From Alma Gottlieb (Ph.D. 2012)

  • "The Anthropologist as Storyteller," prepared for The Anthropologist as Writer: Training, Practice, Genres, ed. Helena Wulff (under review at University of Chicago Press).

"I . . . encouraged these recently-back-from-the-field students to approach the challenge of completing a dissertation by writing from the heart (Aronie 1998).  As I designed the workshop, the long-ago words of a graduate school professor still resonated with me, over a quarter-century later.  After returning from fifteen months of living in the rain forest of West Africa to conduct my own doctoral research, I had hoped that Ed Winter (a respected East Africanist in his day) might offer helpful recommendations for how to write my dissertation.

“Alma, I just have one bit of advice,” he’d said.  “Don’t look at your fieldnotes.”

“What?”  Surely I’d misunderstood.

“Just write what you remember.  Don’t look at your notes.  You’ll remember the good stuff.  The important stuff.  You can always check your notes later, make sure you got the details right.”

“Hmmm,” I replied, and the senior scholar returned to what he had been doing. 

Fat chance I’ll take that ridiculous advice, I thought, and proceeded to write a dissertation steeped in the details of my thousands of pages of fieldnotes.

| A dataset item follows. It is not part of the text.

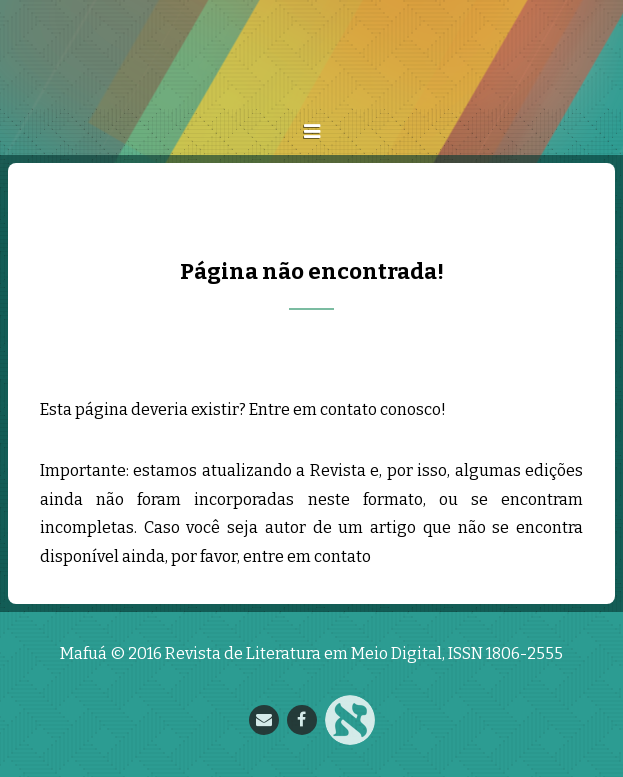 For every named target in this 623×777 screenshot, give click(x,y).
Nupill (350, 720)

It took me nine years to de-dissertation-ize my thesis enough to publish it as a book (Gottlieb 1996/1992).  But by then, I had also begun writing a book of a very different sort—a fieldwork memoir co-authored with my writer-husband, Philip Graham, that took as a starting point the emotional intensity that characterized our stays with the Beng people in Côte d’Ivoire (Gottlieb and Graham 1994).  Over the years, that fieldwork memoir (Parallel Worlds) has sold thousands more copies, and has been taught in hundreds more classrooms, than has my revised dissertation (Under the Kapok Tree), and for good reason.  Composed dutifully while continually consulting my copious fieldnotes, my rewritten dissertation spoke to disciplinary issues but elided emotional ones.  Yet psychologists tell us that we humans live our lives at least as much in our feelings as we do in our thoughts.  Research by psychologists and other human scientists suggests that emotions play a major role in decision-making.  Indeed, when neuroscientist Antonio Damasio studied people who could no longer feel emotions due to brain injuries, he discovered that these individuals had difficulty making decisions about matters ranging from what to eat to where to live, despite being able to articulate rationally the advantages and disadvantages of their options (Damasio 2010).  The best ethnographies, I have come to realize, engage our hearts and minds in equal doses.  In counseling a dissertation strategy that relied (however unconsciously) on this insight, Ed Winter may have had it right."


British Social Anthropology; Reading Malinowski, Radcliffe-Brown, Evans-Pritchard, and Meyer Fortes; witchcraft, sorcery, and social context; Africa.